In the literature, there are many successful applications achieving SOTA results using prompting in a few-shot fashion even with a far smaller LM than GPTs. (Schick and Schütze, 2020a,b), applied semi-supervised training procedure, namely PET, with a smaller LM got more successful results than GPTs. PET utilized several MASK patterns to get many models fine-tuned on small training examples, even with 10 examples. The ensemble of these models is then used to label an unlabeled dataset with soft labels. This cycle is iteratively repeated several times with increasing training examples, namely iPET. This study showed great performance than its fully supervised counterpart. They also propose some techniques to automatically explore ways of identifying label words.
Another work is LM-BFF: Better few-shot fine-tuning of language models by (Gao et al., 2021, Making Pre-trained Language Models Better Few-shot Learners). They studied few-shot learning within smaller language models, which is computationally efficient fine-tuning. LM-BFF has four important contributions to prompt-based fine-tuning. First, they explore the way of identifying label words to outperform manual prompts. Second, they also showed how to solve and exploit the regression problem with the prompting method. The classification task is formulated as a regression problem in the range [0, 1], where holding “bad” ->0 and “good” -> 1 mapping. Third, they addressed the problem of automatically finding suitable templates. To find the template,T5 is utilized to fill in missing spans.
The last contribution is about the demonstration. GPT-3’s in-context learning approach naively concatenates the input with up to many demonstrative examples that are randomly drawn from the training set. But the number of examples to be concatenated is limited by the maximum input length of the model, typically 512. Therefore, instead of adding random examples, it is possible to add higher-quality demonstrations. The LM-BFF chose semantically close sentences to be added to the main sentence based on sentence embedding methods such as S-BERT.
The language models that we mentioned so far have been classified as discrete prompts where natural language prefixes are added to the original sentence. But we know that models can produce numeric representation in the end . That is, models can effectively work with a learnable soft prompt to perform many downstream tasks. Rather than additional human-understandable word prompts, numeric prompts may be better since The learnable soft prompts can be trained more easily instead of discrete prompt search. Unlike the discrete text prompts, soft prompts are learned through backpropagation and can be tuned.

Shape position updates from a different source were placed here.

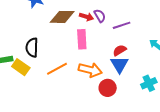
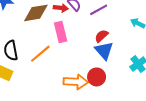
orange line: (57, 69) -> (40, 54), moved
orange arrow: (90, 70) -> (76, 82), moved

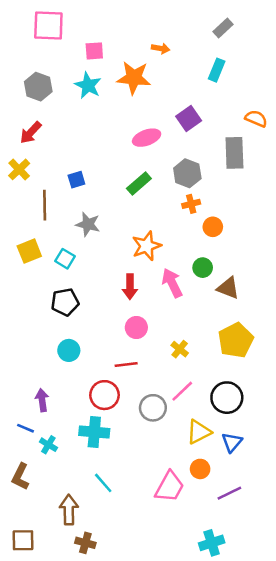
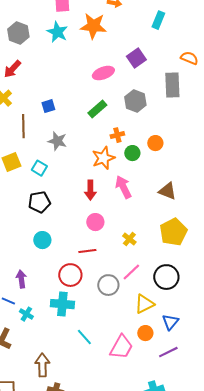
orange cross: (191, 204) -> (117, 135), moved
green circle: (203, 268) -> (132, 153), moved
blue triangle: (232, 442) -> (170, 322), moved
cyan line: (103, 483) -> (84, 337), moved

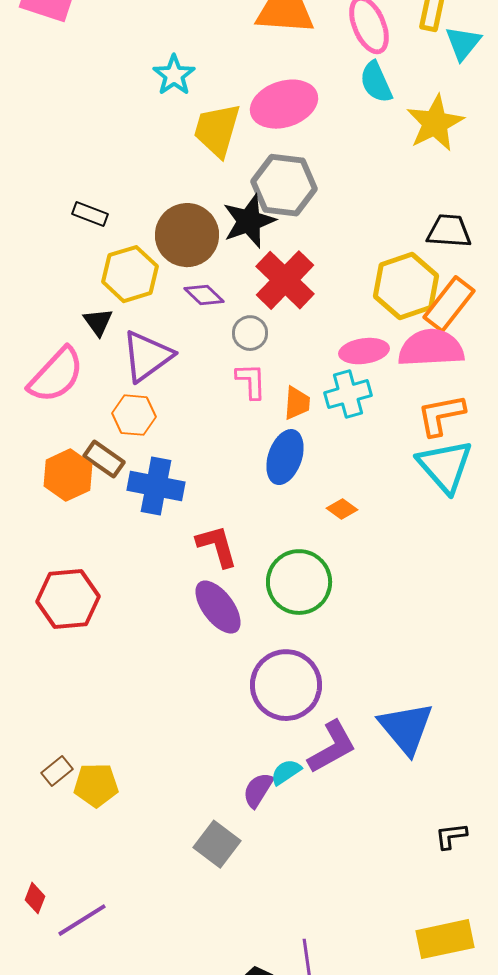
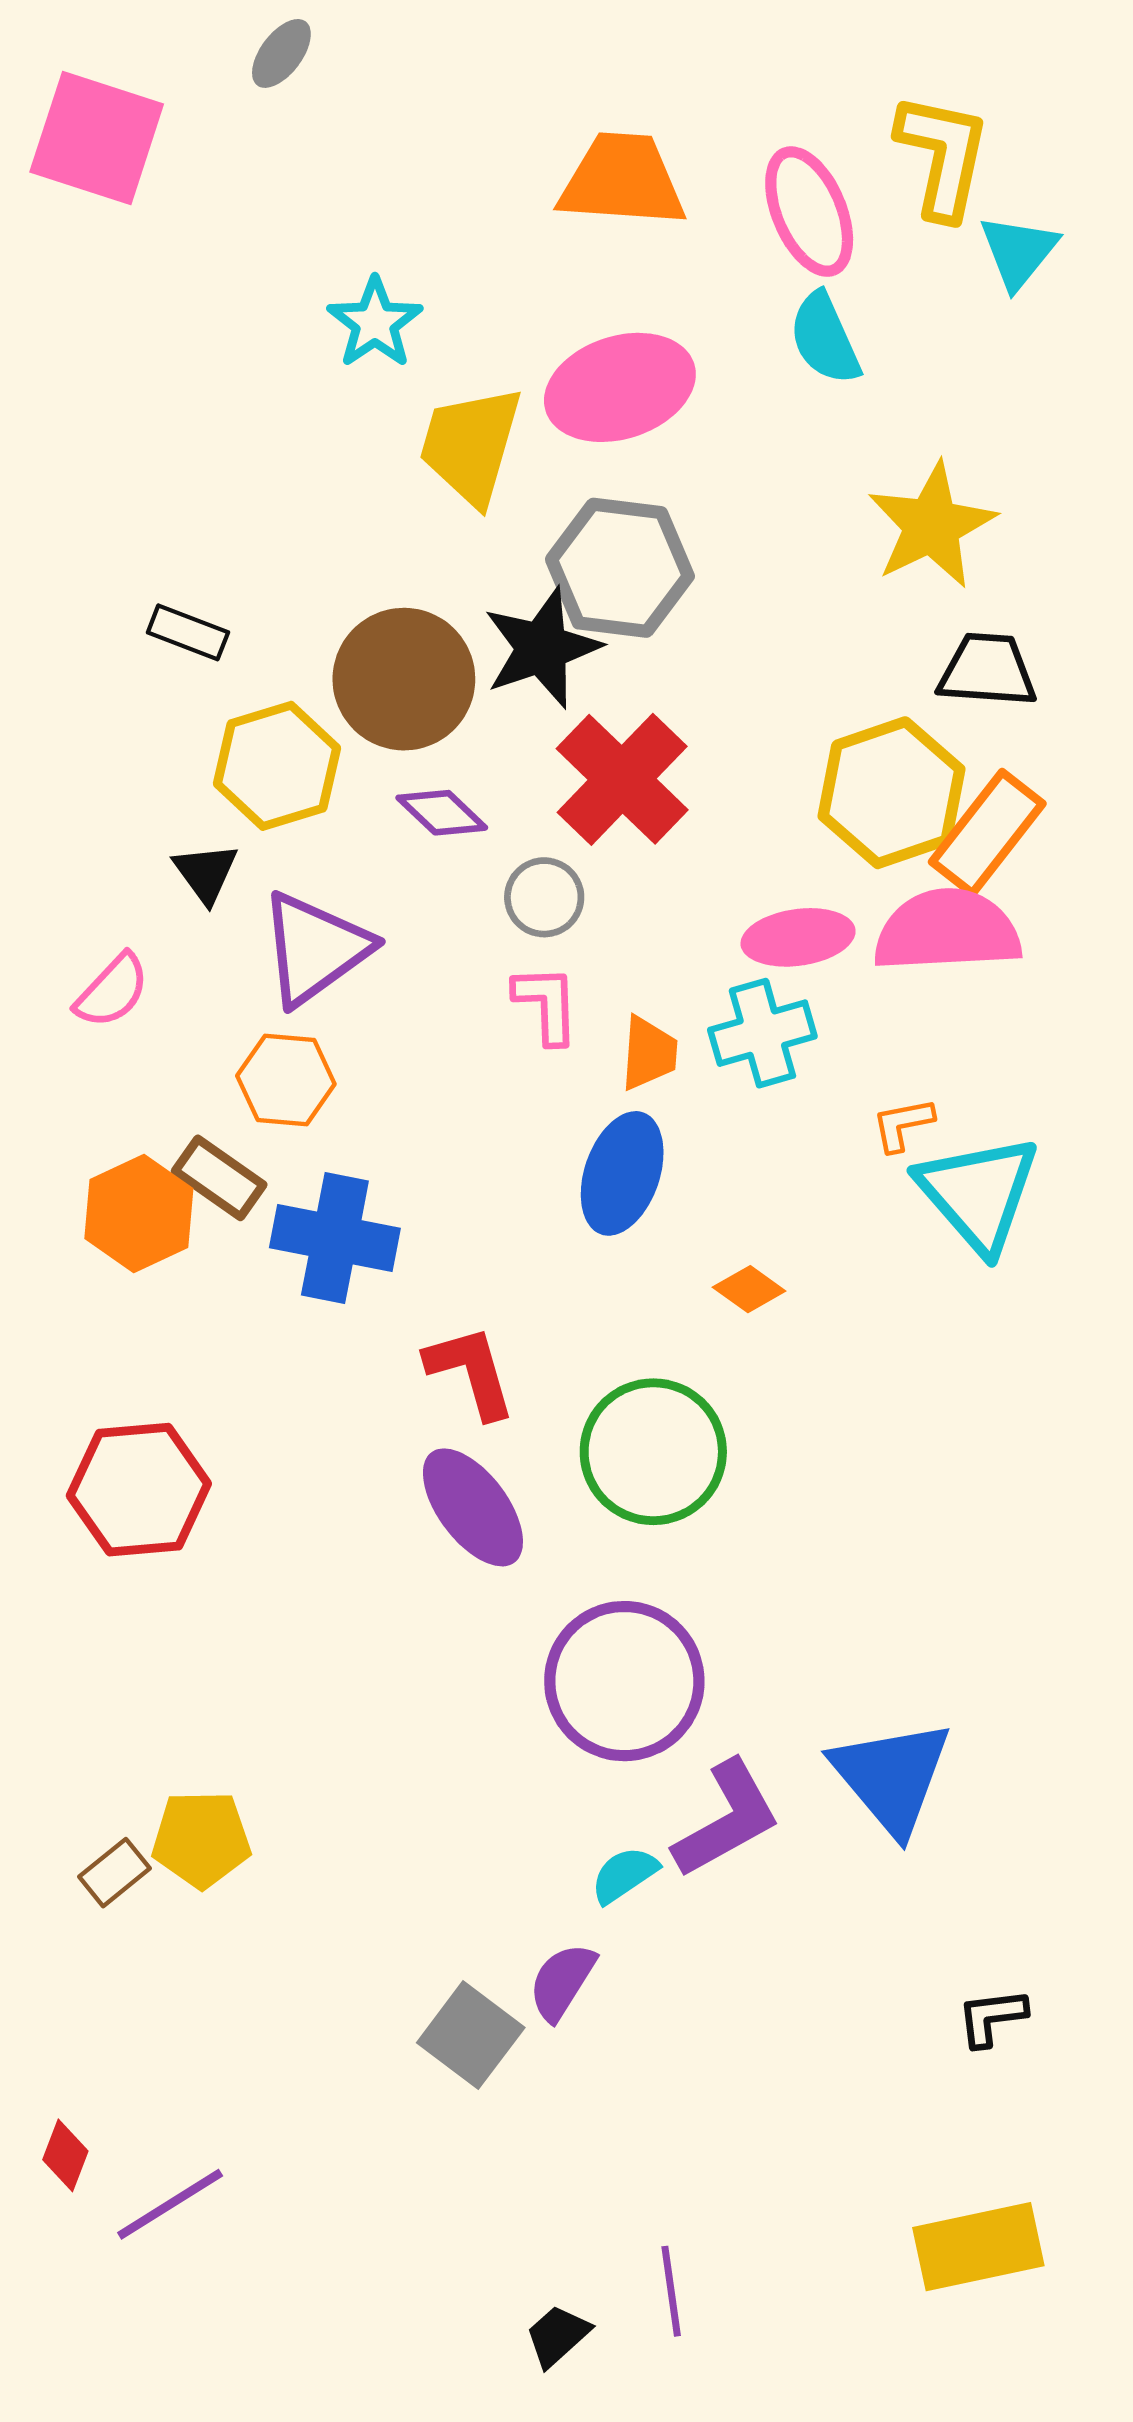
yellow star: (435, 123) -> (932, 525), moved
pink semicircle: (56, 375) -> (112, 991), size x0.6
orange L-shape: (441, 415) -> (903, 1124), moved, size x0.6
yellow pentagon: (96, 785) -> (201, 1839), moved
purple semicircle: (258, 790) -> (562, 1982), moved

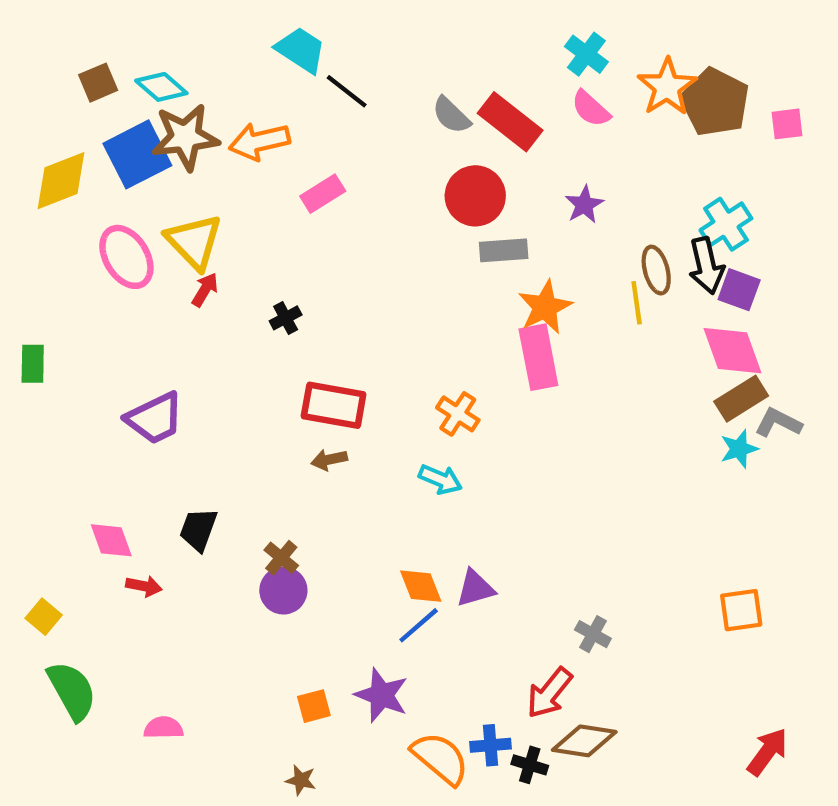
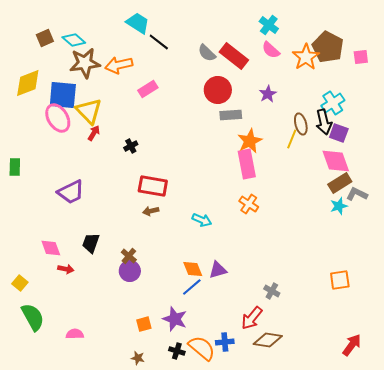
orange star: (667, 87) -> (306, 57), moved
blue square: (137, 154) -> (63, 95), moved, turned 32
yellow line: (637, 303) -> (292, 139), turned 30
orange cross: (458, 414) -> (249, 204), moved
black cross: (530, 765) -> (177, 351), moved

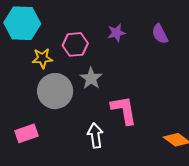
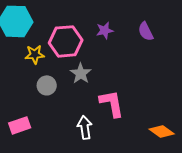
pink hexagon: (75, 44) -> (66, 41), size x1.4
gray circle: (55, 91) -> (47, 85), size x0.6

The study The Power of Scale for Parameter-Efficient Prompt Tuning , explored “prompt tuning”, and built an effective mechanism for learning “soft prompts”. Such an approach uses frozen language models and fine-tunes tunable soft prompts which yield a parameter efficient tuning.
Unlike other approaches, tuned prompts would only require around ~100K parameters per task rather than 1B parameters, which makes such soft-prompt model parameter efficient!